Thursday, January 3, 2008

Michael Howell, Part II

After we stopped playing chess I still met Michael most every night. He never stopped begging for a rematch but we managed to stay cordial and he even began to introduce me to his other friends as a "brilliant mathematician with a DOCTORATE, even" who FINALLY managed to beat him in chess ONCE. This became a theme of our friendship, such as it was. My academic past was proof that he had smart friends.

In 1987 I quit cab driving, so our encounters at Ralph's came to an end. There were a couple of years that I didn't see him. I got on welfare & was living in the U District when I became homeless again. Then I lived north of the city limits for a year.

Finally I returned to the U District, renting a room at 16th NE & NE 50th, two blocks from the U. One Sunday I stopped at the NE 50th Burger King for a snack and I found Michael there with other friends of his. I found out that they were waiting there for the time to head over to Blessed Sacrament for its Sunday free meal.

Michael, it turns out, never paid for food. In fact, if he could help it, he never paid for anything. Over time I came to really admire this aspect of Michael Howell. For example, he got a cheap voicemail account. This was back when voicemail services were just becoming available. His cost less than ten dollars a month. A phone would have cost him 8 more, but instead he checked his voicemail every day on Nordstrom's complimentary customer phone.

For a few months I met with Michael and his friends every Sunday. It was a social hour for me that was a relief from the dismal apartment house I lived in.

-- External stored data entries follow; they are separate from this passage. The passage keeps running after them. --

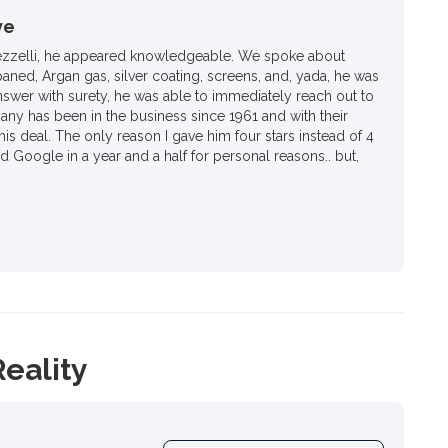
ve
ezzelli, he appeared knowledgeable. We spoke about
paned, Argan gas, silver coating, screens, and, yada, he was
nswer with surety, he was able to immediately reach out to
ny has been in the business since 1961 and with their
his deal. The only reason I gave him four stars instead of 4
ed Google in a year and a half for personal reasons.. but,
Reality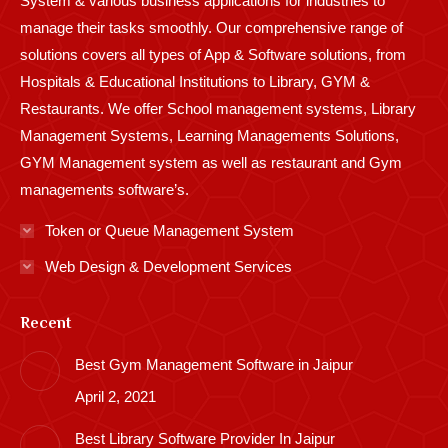
System & various business applications for industries to
manage their tasks smoothly. Our comprehensive range of
solutions covers all types of App & Software solutions, from
Hospitals & Educational Institutions to Library, GYM &
Restaurants. We offer School management systems, Library
Management Systems, Learning Managements Solutions,
GYM Management system as well as restaurant and Gym
managements software’s.
Token or Queue Management System
Web Design & Development Services
Recent
Best Gym Management Software in Jaipur
April 2, 2021
Best Library Software Provider In Jaipur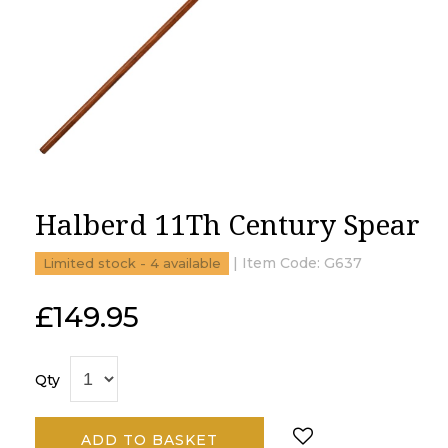
Halberd 11Th Century Spear
| Item Code:
G637
Limited stock - 4 available
£
149.95
Qty
ADD TO BASKET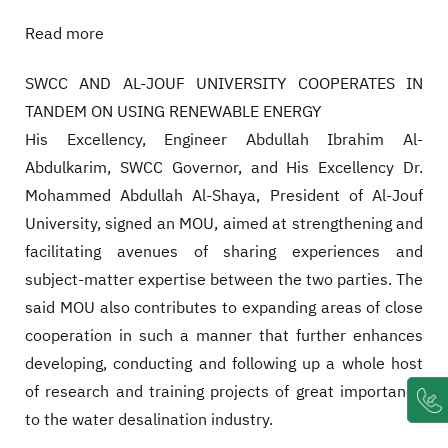
Read more
SWCC AND AL-JOUF UNIVERSITY COOPERATES IN
TANDEM ON USING RENEWABLE ENERGY
His Excellency, Engineer Abdullah Ibrahim Al-
Abdulkarim, SWCC Governor, and His Excellency Dr.
Mohammed Abdullah Al-Shaya, President of Al-Jouf
University, signed an MOU, aimed at strengthening and
facilitating avenues of sharing experiences and
subject-matter expertise between the two parties. The
said MOU also contributes to expanding areas of close
cooperation in such a manner that further enhances
developing, conducting and following up a whole host
of research and training projects of great importance
to the water desalination industry.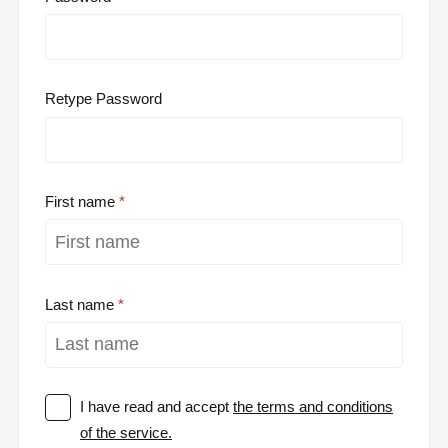
Retype Password
First name
Last name
I have read and accept
the terms and conditions
of the service.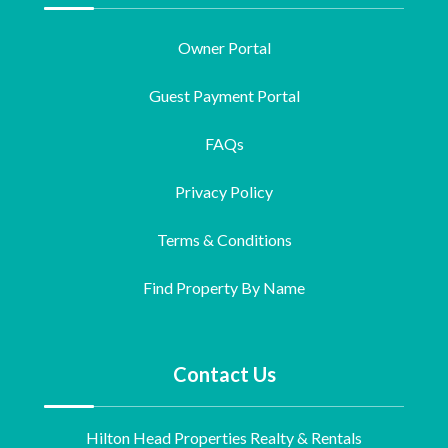
Owner Portal
Guest Payment Portal
FAQs
Privacy Policy
Terms & Conditions
Find Property By Name
Contact Us
Hilton Head Properties Realty & Rentals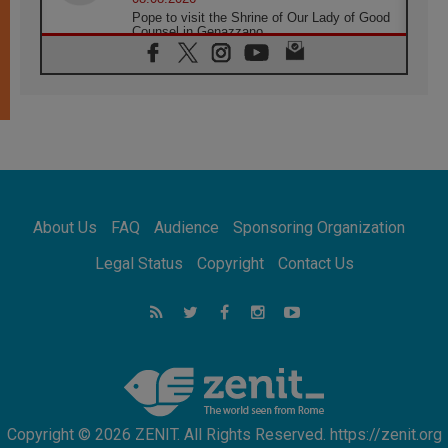
Pope to visit the Shrine of Our Lady of Good
Counsel in Genazzano
08.08.2026
Pope: Saint Agatha demonstrates the victory
of love over death
08.08.2026
Honduras: The hidden human cost of a
forgotten displacement crisis
08.08.2026
Archbishop Nwachukwu: Communication in
the service of the Gospel
About Us
FAQ
Audience
Sponsoring Organization
08.08.2026
The Lord's Day Reflection: Take Courage. Do
Legal Status
Copyright
Contact Us
Not Be Afraid!
07.08.2026
Following in Jesus' Footsteps: Capernaum,
the Town of Jesus
07.08.2026
Catholic universities offer art as a way of
addressing today's problems
Copyright © 2026 ZENIT. All Rights Reserved. https://zenit.org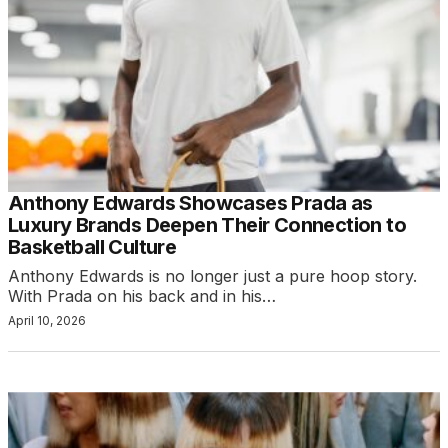
Anthony Edwards Showcases Prada as
Luxury Brands Deepen Their Connection to
Basketball Culture
Anthony Edwards is no longer just a pure hoop story.
With Prada on his back and in his…
April 10, 2026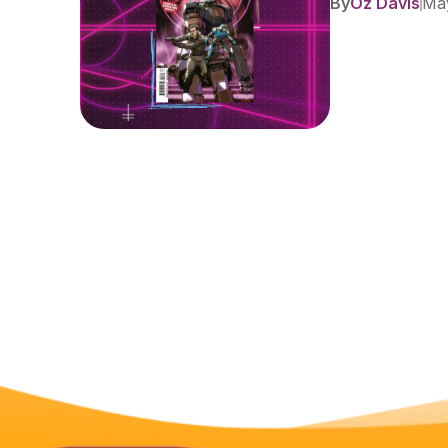
By
Oz Davis
May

But gradually Michael's attitudes wore me down. It was the repeated diatribes against Asians that were too much.

To Michael, all Asians were "gooks". Japanese, Koreans, Chinese, Filipinos, it didn't matter. You'd think, to hear him talk about it, that he'd been horribly traumatized by the Vietnam War and he had generalized from the Viet Cong to all Asians. That would be wrong. He'd in fact been in Vietnam, but it was just briefly and he admitted he was a shop clerk at a secure post the whole time and the war didn't affect him. When I asked him why he hated the Vietnamese he always turned it around to events which happened to his brother.

It simply made no sense. OK, so his brother was shot at by some Vietnamese. How do you get from, "A Vietnamese man who was waging war with our country shot my brother" to "[Insert random Asian ethnicity here] are evil and should all be dead?"

I don't know how anyone could even get across a room with logic like that, much less from the Viet Cong to the Korean Peninsula.

It gets worse. It gets comically worse. Michael was a confirmed atheist. He didn't call himself that, he called himself "completely nonreligious." He pushed Ayn Rand's Objectivism on me, saying "it's all the philosophy you need." He scoffed at people who were religious.

But then he heard that Rev. Moon's Unification Church was offering a deal whereby new converts could sign up for special training in Korea. They would get a free suit, Michael said, and meals and expenses. He said it sounded great to him. He would pretend that he was a convert, go to Korea, take their money and their free suit and then laugh at them and return to America with extra money and a suit.

[Left: "Nice suit," thinks Michael. "I'd like a suit like that."]

When he first proposed this idea, I was sure he was joking. But sadly, he wasn't. He really believed it was a clever way to take advantage of stupid "religionists". He could profit from their stupidity. Not only that, he would be taking advantage of Asians.

I told him that his Ayn Rand-inspired "irreligionism" was itself a religion. He had a fit almost as bad as the one he had when I beat him at chess.

That was around the end of 1989. I avoided him for the next two years.